Ningún otro cineasta transmitió de forma tan sincera su fe en el amor como una fuerza inquebrantable que confiere a los amantes el poder de lo inimaginable (o un poder inimaginable).


Man's Castle fue de esas películas que estrenaron (por así decir) el Código de Producción, que iba a velar por la moral (y la moralina) de las películas producidas en Hollywood: el régimen de censura aceptado por los estudios que iba a sentenciar -ya desde el guión- qué temas, personajes, escenas, diálogos, vestuario... eran moralmente aceptables. Y el filme de Borzage pagó su precio en cortes, y alteraciones en el montaje para su reposición en 1938. Como apunta Dumont, Man's Castle transgrede todos los preceptos del Código de Producción: concubinato, escenas de desnudo, hijo ilegítimo, intento de violación, alusiones a la prostitución, al suicidio e incluso al aborto, alcoholismo, atraco impune, homicidio "justificado", diálogos indecentes, referencias blasfemas a la religión...

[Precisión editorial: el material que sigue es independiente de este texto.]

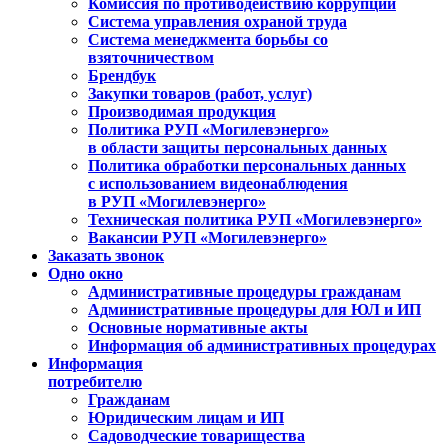
Комиссия по противодействию коррупции
Система управления охраной труда
Система менеджмента борьбы со
взяточничеством
Брендбук
Закупки товаров (работ, услуг)
Производимая продукция
Политика РУП «Могилевэнерго»
в области защиты персональных данных
Политика обработки персональных данных
с использованием видеонаблюдения
в РУП «Могилевэнерго»
Техническая политика РУП «Могилевэнерго»
Вакансии РУП «Могилевэнерго»
Заказать звонок
Одно окно
Административные процедуры гражданам
Административные процедуры для ЮЛ и ИП
Основные нормативные акты
Информация об административных процедурах
Информация
потребителю
Гражданам
Юридическим лицам и ИП
Садоводческие товарищества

La Oficina Hays, encargada de velar por el cumplimiento efectivo del Código de Producción, tacha 23 pasajes del guión de Jo Swerling (a partir de Hunk O'Blue, una obra de Lawrence S. Hazard). Pero no quedará ahí la escabechina, la película acabada habrá de experimentar otros 30 cortes antes de su estreno, y cuando se reponga en 1938, aprovechando que Spencer Tracy encadena dos Óscares consecutivos por Capitanes intrépidos (1937), de Víctor Fleming, y por Boys Town (1938) -aquí, Forja de hombres-, de Norman Taurog, la Oficina Hays, en pleno apogeo, además de recortar algunos diálogos, impondrá una última -y más significativa- modificación: adelantar la boda de Trina y Bill desde la séptima bobina a la primera, para así evitar el concubinato. Una edición en dvd (con el título de Fueros humanos) que no le hace justicia, permite ver Man's Castel con los 75' que sobrevivieron a la censura, y (nos consuela) con la boda en su sitio.


Pocas historias de amor han alcanzado la temperatura emocional de Man's Castle, y si hacemos memoria, las primeras que recordamos, pongamos por caso, El séptimo cielo (1927) o Lucky Star (1929), también son obra de Borzage. La delicadeza y la calidez de las imágenes que cuidan del amor de Trina y Bill destilan un exquisito romanticismo sin asomo de sensiblería. Man's Castle es de esas películas (contadas) que parecen tener como divisa aquellos versos de John Donne:
El corazón es tan poquita cosa
cuando cae en manos del amor...
Tan poquita cosa, un corazón. (Por grande que sea.)